## Data in this exercise
•••

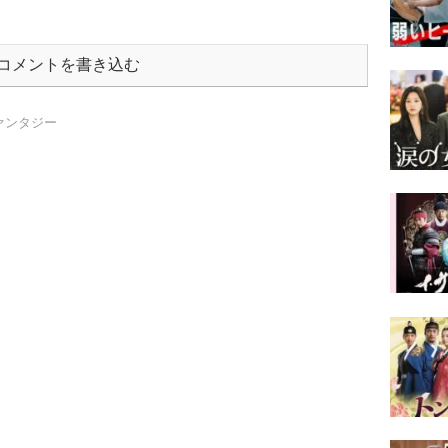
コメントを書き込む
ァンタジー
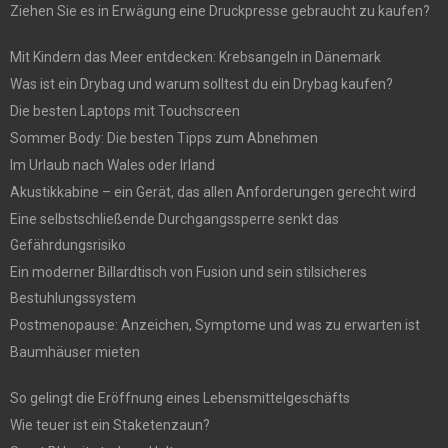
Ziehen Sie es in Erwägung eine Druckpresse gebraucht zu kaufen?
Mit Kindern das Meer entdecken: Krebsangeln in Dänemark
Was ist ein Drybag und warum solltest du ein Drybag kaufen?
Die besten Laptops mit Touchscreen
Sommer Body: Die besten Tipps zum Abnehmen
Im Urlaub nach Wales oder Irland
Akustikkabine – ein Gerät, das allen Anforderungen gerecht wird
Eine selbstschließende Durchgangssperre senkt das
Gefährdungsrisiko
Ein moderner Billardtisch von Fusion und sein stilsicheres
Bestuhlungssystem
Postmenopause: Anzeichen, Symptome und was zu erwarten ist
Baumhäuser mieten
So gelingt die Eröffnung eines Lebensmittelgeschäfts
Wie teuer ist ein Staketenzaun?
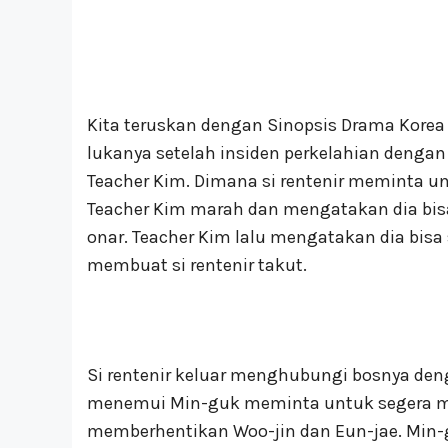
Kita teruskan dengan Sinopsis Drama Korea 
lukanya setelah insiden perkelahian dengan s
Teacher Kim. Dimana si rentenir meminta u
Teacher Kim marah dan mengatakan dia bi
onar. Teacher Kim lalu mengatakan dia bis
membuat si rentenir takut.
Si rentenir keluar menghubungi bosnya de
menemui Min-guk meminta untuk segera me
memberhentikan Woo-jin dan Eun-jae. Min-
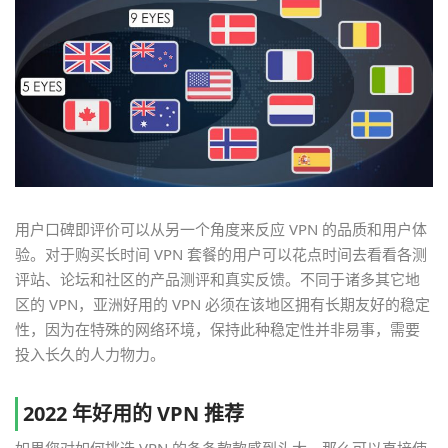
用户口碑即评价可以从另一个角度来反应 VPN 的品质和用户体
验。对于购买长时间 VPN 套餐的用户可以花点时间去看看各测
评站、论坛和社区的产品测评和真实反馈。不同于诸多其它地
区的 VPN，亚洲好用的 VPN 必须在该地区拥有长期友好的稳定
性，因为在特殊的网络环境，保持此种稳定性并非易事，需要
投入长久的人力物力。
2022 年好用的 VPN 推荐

•••

## Exercise
Please copy the lines above, starting at the one that holds "menemui Min-guk meminta untuk segera me" and stopping after the last line, exactly as they appear and minus the pictures.

## Written answer
menemui Min-guk meminta untuk segera me
memberhentikan Woo-jin dan Eun-jae. Min-
用户口碑即评价可以从另一个角度来反应 VPN 的品质和用户体
验。对于购买长时间 VPN 套餐的用户可以花点时间去看看各测
评站、论坛和社区的产品测评和真实反馈。不同于诸多其它地
区的 VPN，亚洲好用的 VPN 必须在该地区拥有长期友好的稳定
性，因为在特殊的网络环境，保持此种稳定性并非易事，需要
投入长久的人力物力。
2022 年好用的 VPN 推荐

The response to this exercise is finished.